The other researchers can easily build new analysis on top of our work, advancing our understanding of the Earth with a fast rate.
In this section, we will introduce what we have done for publicizing and reproducing our glacier crevass analysis.
Manage the entire work, not only the final paper¶
The final, peer-reviewed journal paper might be something we want to achieve at last. Besides this polished, concentrated piece of writing, it requires more to give to readers for them to understand and follow details of our work, including but not limited to:
Source and derived data
Code and workflow for generate results, figures, and tables
Documentation (user guide, data availability statement, code comments, etc.)

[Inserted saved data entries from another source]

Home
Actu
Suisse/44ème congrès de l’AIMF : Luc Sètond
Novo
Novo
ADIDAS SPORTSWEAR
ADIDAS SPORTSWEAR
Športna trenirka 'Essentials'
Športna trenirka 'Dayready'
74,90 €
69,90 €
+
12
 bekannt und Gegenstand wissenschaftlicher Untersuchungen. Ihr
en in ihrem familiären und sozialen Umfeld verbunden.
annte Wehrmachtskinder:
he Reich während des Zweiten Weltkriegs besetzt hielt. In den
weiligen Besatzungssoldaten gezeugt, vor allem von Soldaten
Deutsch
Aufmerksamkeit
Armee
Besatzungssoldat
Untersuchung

References, bibliogrpahy, cross-links, or something else for readers to get more information if needed
The geosicence community has done a good job for some of them. For example, a good portion of us use EndNote, Mendeley, or Zotero to manage references and citations. For the other part on the list, we are just starting to be aware of them.
Zenodo for data¶
Many publishers with a focus of geoscience studies have proposed some guidelines for open and share data and software (for example, here are AGU’s FAIR data policy and guidelines). Zenodo is now gradually becoming a popular choice for data and software hosting as an upload batch to Zenodo can be assigned with a DOI and can be linked to the associated publication(s).

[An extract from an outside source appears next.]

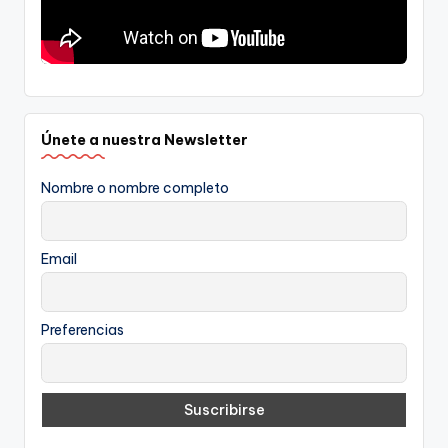
Únete a nuestra Newsletter
Nombre o nombre completo
Email
Preferencias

Github for code and documentation¶
For projects that are activately updating, hosting code and documentation on a Github repository has several advantages. Beside the reader accessibliy, we can also deploy some automated workflows to update web-hosted documents and save time (see below). The repository of this glacier crevass analysis can be found here. The subsections below are some important points we did for creating the repository.
1. Apply a license¶
A license might not look critical to this research project, but it does tell the audience what they can do with the content presented here. We use an MIT license here, which is a permissive license and grants users ample room to use, reuse, and modify this work.
2. Make Github Actions¶
Whenever there is an update being pushed to this repository, the corrsponding html pages will be updated automatically. The tool behind the scenes is Github Actions, which runs workflow stored in the
.github/workflows folder. For this crevasse analysis, we write a workflow that installs necessary packages (for executing Notebooks), builds Jupyter Book htmls, and deploy the htmls to Github pages (the links you are reading right now).
To install necessary packages, we make an
environment.yml file in the repo specifying tools used in the workflow. You can view this file here for ideas about its format. We will need the same file to run Binder as well (see below).